Record extracts:
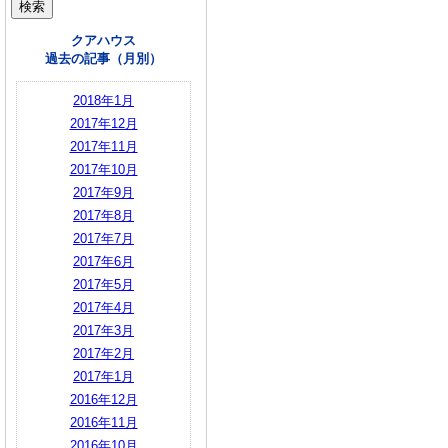
クアハウス
過去の記事（月別）
2018年1月
2017年12月
2017年11月
2017年10月
2017年9月
2017年8月
2017年7月
2017年6月
2017年5月
2017年4月
2017年3月
2017年2月
2017年1月
2016年12月
2016年11月
2016年10月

Activity: Each entry above is to be written out again unchanged, apart from the pictures, which are left out.

Task response:
クアハウス
過去の記事（月別）
2018年1月
2017年12月
2017年11月
2017年10月
2017年9月
2017年8月
2017年7月
2017年6月
2017年5月
2017年4月
2017年3月
2017年2月
2017年1月
2016年12月
2016年11月
2016年10月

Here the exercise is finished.